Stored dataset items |
Content starts

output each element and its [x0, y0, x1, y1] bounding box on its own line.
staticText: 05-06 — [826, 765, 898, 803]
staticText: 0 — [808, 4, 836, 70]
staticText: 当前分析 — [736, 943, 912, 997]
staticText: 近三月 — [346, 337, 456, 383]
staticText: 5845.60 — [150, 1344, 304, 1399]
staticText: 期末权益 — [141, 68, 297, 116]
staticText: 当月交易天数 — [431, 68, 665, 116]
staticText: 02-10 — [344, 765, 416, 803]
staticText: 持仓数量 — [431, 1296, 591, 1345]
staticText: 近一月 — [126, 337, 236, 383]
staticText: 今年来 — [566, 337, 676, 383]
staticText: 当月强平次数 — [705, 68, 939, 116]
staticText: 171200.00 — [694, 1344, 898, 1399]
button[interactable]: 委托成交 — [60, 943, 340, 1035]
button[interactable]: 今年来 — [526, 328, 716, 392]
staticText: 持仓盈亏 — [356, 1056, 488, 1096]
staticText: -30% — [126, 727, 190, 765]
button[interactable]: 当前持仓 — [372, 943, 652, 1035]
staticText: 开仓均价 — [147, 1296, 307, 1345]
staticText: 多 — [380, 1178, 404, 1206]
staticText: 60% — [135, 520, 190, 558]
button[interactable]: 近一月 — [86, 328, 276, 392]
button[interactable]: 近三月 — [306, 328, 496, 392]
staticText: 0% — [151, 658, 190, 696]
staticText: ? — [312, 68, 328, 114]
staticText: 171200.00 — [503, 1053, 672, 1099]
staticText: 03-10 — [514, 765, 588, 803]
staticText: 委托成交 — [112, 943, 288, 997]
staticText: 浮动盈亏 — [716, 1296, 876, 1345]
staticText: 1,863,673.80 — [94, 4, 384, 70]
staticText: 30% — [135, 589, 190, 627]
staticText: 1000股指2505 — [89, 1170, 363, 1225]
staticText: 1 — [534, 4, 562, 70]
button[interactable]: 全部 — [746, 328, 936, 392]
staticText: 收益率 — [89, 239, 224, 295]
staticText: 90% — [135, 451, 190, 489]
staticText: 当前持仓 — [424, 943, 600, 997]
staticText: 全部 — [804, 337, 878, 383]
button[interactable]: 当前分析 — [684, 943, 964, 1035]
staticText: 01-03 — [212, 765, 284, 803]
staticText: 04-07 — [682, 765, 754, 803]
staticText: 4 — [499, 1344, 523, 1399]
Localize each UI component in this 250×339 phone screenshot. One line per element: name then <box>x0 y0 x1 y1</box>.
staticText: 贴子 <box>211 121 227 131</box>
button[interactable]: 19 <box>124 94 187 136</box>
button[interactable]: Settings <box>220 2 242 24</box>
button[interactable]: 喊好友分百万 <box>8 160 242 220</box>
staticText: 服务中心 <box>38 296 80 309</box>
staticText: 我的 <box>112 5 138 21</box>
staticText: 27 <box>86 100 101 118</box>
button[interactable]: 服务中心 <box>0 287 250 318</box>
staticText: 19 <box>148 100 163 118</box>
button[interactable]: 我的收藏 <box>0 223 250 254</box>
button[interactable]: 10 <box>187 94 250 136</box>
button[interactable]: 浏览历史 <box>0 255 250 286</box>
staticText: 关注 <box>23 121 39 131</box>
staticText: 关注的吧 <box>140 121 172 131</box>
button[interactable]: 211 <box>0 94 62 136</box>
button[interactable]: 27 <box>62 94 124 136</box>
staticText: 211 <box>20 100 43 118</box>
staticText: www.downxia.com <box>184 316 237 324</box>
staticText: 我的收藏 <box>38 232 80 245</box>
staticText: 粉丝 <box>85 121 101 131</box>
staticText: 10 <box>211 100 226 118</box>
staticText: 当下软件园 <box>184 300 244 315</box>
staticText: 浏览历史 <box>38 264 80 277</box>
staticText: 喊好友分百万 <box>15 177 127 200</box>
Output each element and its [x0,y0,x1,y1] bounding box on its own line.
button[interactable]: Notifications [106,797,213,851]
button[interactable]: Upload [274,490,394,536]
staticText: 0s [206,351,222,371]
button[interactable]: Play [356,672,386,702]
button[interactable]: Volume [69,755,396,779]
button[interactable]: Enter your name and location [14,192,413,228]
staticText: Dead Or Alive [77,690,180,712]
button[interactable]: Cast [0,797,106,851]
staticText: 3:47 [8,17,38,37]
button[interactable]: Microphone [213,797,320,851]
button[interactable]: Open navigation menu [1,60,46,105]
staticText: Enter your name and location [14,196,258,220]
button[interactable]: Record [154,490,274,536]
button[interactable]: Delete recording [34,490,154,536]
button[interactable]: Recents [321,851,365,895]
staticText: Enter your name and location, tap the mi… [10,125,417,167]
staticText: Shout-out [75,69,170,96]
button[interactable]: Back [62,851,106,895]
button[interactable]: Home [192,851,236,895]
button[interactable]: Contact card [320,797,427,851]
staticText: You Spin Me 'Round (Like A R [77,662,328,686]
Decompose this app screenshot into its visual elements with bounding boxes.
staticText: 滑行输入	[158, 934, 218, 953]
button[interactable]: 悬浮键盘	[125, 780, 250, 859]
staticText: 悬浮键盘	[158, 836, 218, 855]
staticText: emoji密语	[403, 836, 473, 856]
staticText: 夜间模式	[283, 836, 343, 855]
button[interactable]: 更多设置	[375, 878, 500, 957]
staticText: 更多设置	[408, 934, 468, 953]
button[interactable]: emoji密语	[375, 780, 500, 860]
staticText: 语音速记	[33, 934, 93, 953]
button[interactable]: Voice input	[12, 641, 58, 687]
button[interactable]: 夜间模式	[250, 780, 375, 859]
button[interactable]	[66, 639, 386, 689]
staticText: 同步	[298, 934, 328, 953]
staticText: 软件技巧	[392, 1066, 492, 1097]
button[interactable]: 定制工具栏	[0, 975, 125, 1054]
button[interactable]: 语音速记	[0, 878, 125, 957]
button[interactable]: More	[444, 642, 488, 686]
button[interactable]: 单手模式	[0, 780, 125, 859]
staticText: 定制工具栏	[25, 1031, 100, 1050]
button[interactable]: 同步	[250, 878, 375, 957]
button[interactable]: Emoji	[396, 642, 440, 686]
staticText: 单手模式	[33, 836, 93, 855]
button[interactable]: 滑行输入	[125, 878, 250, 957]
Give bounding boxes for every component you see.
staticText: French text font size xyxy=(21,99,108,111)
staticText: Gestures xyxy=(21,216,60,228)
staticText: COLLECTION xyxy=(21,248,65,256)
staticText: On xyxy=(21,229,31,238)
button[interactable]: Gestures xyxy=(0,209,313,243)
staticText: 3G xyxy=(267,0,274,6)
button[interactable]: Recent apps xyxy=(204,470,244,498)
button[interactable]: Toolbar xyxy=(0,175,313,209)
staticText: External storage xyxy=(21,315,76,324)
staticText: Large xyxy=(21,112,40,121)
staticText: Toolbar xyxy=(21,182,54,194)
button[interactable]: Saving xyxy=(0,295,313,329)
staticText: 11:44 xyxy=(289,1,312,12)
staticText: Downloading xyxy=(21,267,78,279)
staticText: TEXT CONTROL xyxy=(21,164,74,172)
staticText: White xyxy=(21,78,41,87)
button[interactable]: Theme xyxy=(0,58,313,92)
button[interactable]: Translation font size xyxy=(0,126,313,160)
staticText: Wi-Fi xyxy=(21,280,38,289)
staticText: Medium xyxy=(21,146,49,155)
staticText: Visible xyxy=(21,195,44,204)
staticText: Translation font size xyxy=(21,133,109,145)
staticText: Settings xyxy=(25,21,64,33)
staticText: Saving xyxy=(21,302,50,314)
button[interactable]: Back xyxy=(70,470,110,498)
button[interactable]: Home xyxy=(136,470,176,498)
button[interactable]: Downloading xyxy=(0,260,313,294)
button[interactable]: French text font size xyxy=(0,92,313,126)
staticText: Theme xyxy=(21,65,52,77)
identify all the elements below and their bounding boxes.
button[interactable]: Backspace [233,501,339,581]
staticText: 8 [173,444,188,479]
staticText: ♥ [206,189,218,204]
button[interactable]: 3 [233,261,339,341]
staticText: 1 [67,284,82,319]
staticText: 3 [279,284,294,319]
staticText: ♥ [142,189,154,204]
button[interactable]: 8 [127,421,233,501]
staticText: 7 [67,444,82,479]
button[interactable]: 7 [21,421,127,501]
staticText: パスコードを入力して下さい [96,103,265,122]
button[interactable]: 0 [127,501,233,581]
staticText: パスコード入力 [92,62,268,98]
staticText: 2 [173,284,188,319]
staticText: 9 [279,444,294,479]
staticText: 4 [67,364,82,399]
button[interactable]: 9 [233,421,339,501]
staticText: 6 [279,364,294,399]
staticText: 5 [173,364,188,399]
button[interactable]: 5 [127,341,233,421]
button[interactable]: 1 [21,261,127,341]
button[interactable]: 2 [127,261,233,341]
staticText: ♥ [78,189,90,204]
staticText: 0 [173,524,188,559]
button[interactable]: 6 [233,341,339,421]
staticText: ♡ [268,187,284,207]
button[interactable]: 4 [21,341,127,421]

Content ends

What to produce | Determine how many lines of the data contain the word "浏览历史", and reply with that number only.

Answer box | 2